=== Begin Enclosure ===

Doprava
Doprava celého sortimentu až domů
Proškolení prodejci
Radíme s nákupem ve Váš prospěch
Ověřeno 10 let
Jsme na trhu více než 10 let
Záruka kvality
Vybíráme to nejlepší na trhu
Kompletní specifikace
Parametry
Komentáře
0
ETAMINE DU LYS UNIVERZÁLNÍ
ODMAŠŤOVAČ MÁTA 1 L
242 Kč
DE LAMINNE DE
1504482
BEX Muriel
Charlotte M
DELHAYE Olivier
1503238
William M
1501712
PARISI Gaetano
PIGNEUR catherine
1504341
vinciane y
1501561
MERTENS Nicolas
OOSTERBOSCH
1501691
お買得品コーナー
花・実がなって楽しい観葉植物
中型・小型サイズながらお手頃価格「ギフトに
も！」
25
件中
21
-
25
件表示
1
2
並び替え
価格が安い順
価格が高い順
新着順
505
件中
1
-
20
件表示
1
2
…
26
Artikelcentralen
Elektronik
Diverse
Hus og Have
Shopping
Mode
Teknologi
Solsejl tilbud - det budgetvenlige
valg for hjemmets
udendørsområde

=== End Enclosure ===

Nothing in the material above may be skipped, so reproduce it all exactly.

Exercise output:
Doprava
Doprava celého sortimentu až domů
Proškolení prodejci
Radíme s nákupem ve Váš prospěch
Ověřeno 10 let
Jsme na trhu více než 10 let
Záruka kvality
Vybíráme to nejlepší na trhu
Kompletní specifikace
Parametry
Komentáře
0
ETAMINE DU LYS UNIVERZÁLNÍ
ODMAŠŤOVAČ MÁTA 1 L
242 Kč
DE LAMINNE DE
1504482
BEX Muriel
Charlotte M
DELHAYE Olivier
1503238
William M
1501712
PARISI Gaetano
PIGNEUR catherine
1504341
vinciane y
1501561
MERTENS Nicolas
OOSTERBOSCH
1501691
お買得品コーナー
花・実がなって楽しい観葉植物
中型・小型サイズながらお手頃価格「ギフトに
も！」
25
件中
21
-
25
件表示
1
2
並び替え
価格が安い順
価格が高い順
新着順
505
件中
1
-
20
件表示
1
2
…
26
Artikelcentralen
Elektronik
Diverse
Hus og Have
Shopping
Mode
Teknologi
Solsejl tilbud - det budgetvenlige
valg for hjemmets
udendørsområde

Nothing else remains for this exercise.